And the conclusion this discussion panel came to was that we don’t talk about death.
We are all facing it one day, yet most people don’t talk about it.
Because the decisions that we make seem final.
And if that is the case with death...how much more is that the case when we talk about eternity. About life with God.
Doesn’t that seem overwhelming?
Look at our own wee church.
We are meant to be a light to the community.
We are meant to be a hope to those out there.
But what if we get it wrong?
What if our imperfections hide that message?
And people don't listen to us because of something small?
Maybe our front door is locked the day they come to church and they don't get in...and because of that they don't hear God cares for them and they go through life never knowing that.
Maybe we don’t welcome them at that part when the children go out...and they think we are stand-off-ish and if that’s what Christians are like then why bother with them....and because of that they never feel God close to them.
The responsibilities can be so great that it can paralyse us into inactivity, we are so scared of doing something wrong that we do nothing at all.
The teachers of the Law had a great truth. There is a moment of judgement. Because, as I said last week, our life matters. Athletes train and sacrifice and dedicate years into training because their prize matters to them. If everyone got a gold medal no matter where they finished in a race do you think they would bother training? There is a moment of judgement and they train for that moment.
To the teachers of the Law our life was training for the prize of being with God.
It wasn’t about training for an athletics meet, it was about training for life.
It wasn't about a four year sacrifice, it was about eternity.
To the teachers of the Law that training was a life lived by the ten commandments.
Do the ten commandments and you passed, if you decided not to do them then you failed.
That was it.
And Jesus was saying, ’You know, things are so much more than that. Yes there is judgement. Because life is finite. At some point we make a decision, are we with God or not? Do we trust God or not?
That’s the old, that is something we all know.
But there is something new...something you need to hear. The first is that the kingdom is worth it. It is special, precious, valuable. The most important thing you have. It is your hope and joy and peace. When life is dark it is your light. When life is overwhelming it is your strength. It doesn’t start when you die, it is what gives life meaning now. Let your life, and the way you live your life, be knowing the fellowship of God with you.

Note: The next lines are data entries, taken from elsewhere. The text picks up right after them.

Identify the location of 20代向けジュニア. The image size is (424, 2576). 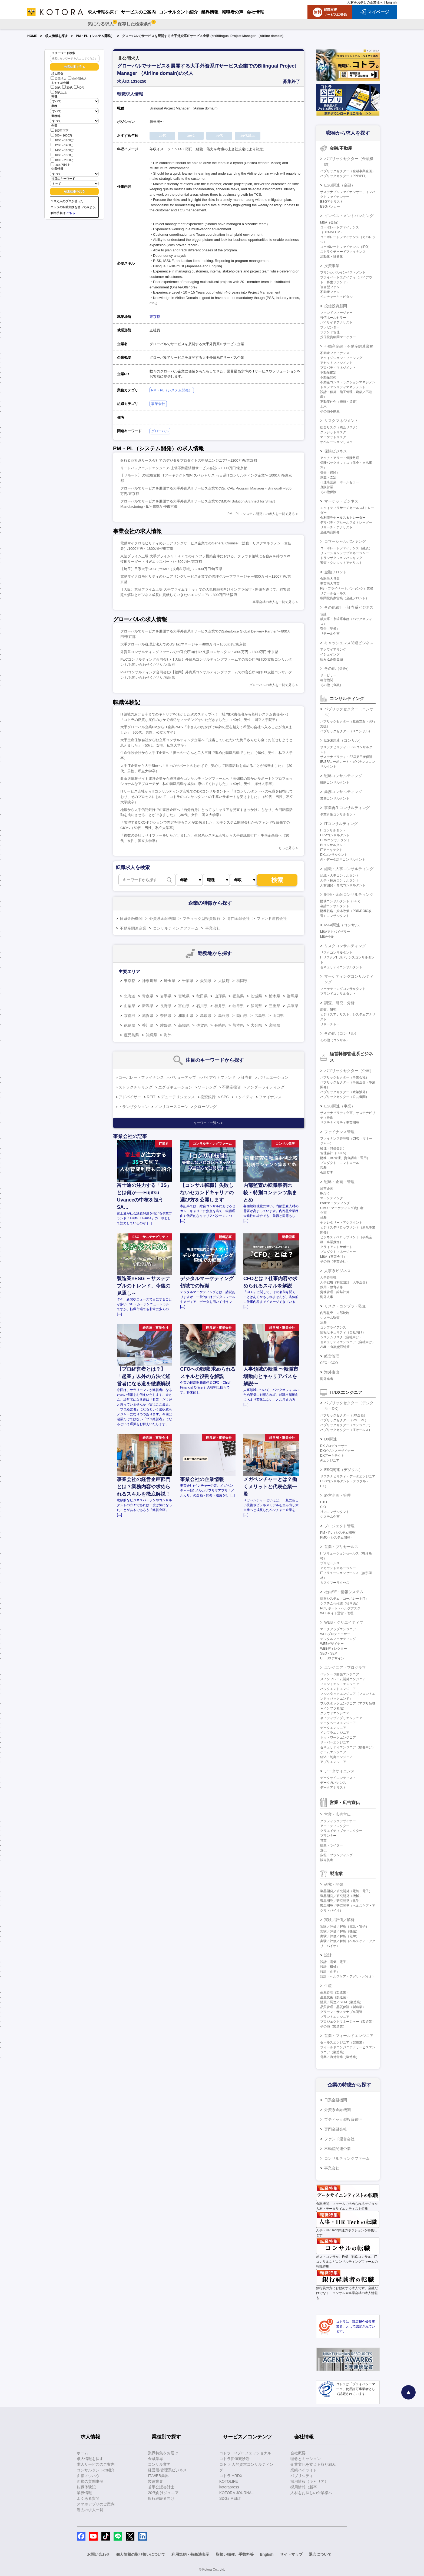
(163, 2493).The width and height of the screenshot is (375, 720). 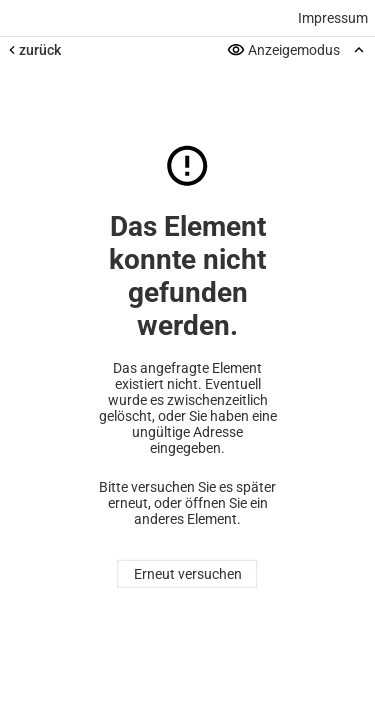 What do you see at coordinates (333, 18) in the screenshot?
I see `Impressum` at bounding box center [333, 18].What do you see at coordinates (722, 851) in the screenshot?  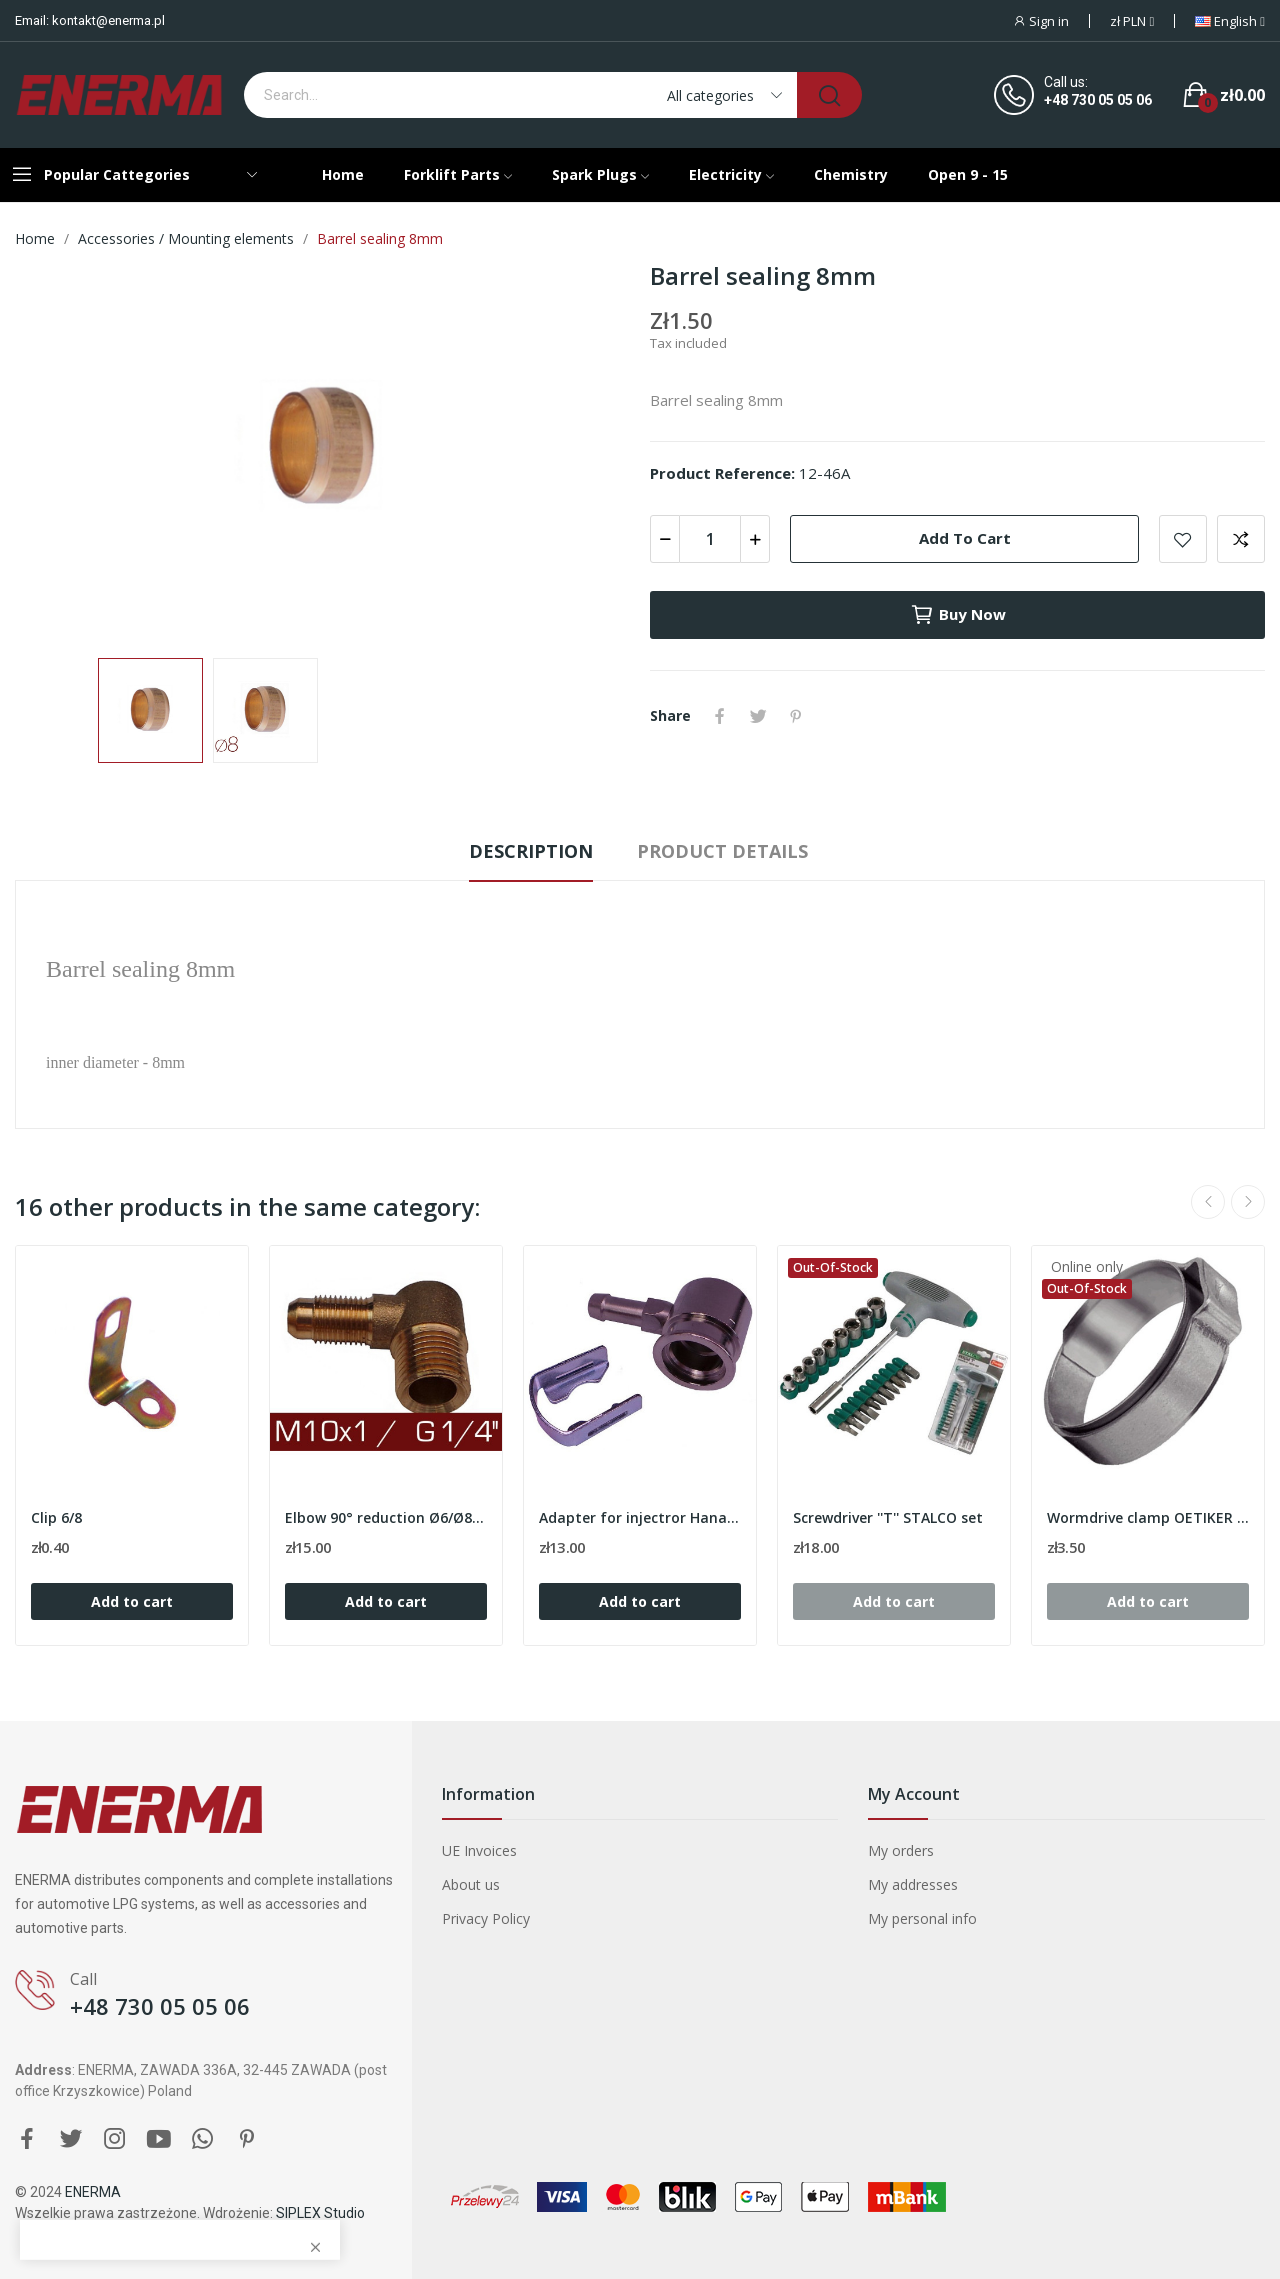 I see `Product Details [tab]` at bounding box center [722, 851].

And if you do that, then your influence will be greater than we think. We may think our faith is small and our influence tiny, but small can make big difference.
Like yeast, a small amount of yeast can make enough bread for the whole village. Or a mustard seed, it is tiny but can create a tree so big it has its birds and squirrels and all sorts living in it.
So don’t think about the big responsibility, just get the small things right, like relationships...if you live a caring life, people will see you care. If you live a loving life, then people will see you love. Don’t try to convince people by fear, convince them with how you live with God, and live with them.’
So there you have it.
The disciples were facing conflict and doubt. They were unsure that they were up to the task God wanted them to do.
And in this complex world I think we too are facing conflict and doubt. I am sure we struggle to believe we are up to the task God wants us to do.
And Jesus message to them was that they would be OK.
For they had the traditions of the past and the inspiration of the new.
As do we.
We have living relationships with God, with those around us, with those we are yet to meet.
And these relationships are old, trustworthy, tested with time.
But they are also new, reaching out to the future, giving assurance and hope.
The kingdom is precious, the kingdom is worth it...and if we let it live within us, then that small light of hope within us will shine in the darkness and give others the chance of hope that they need.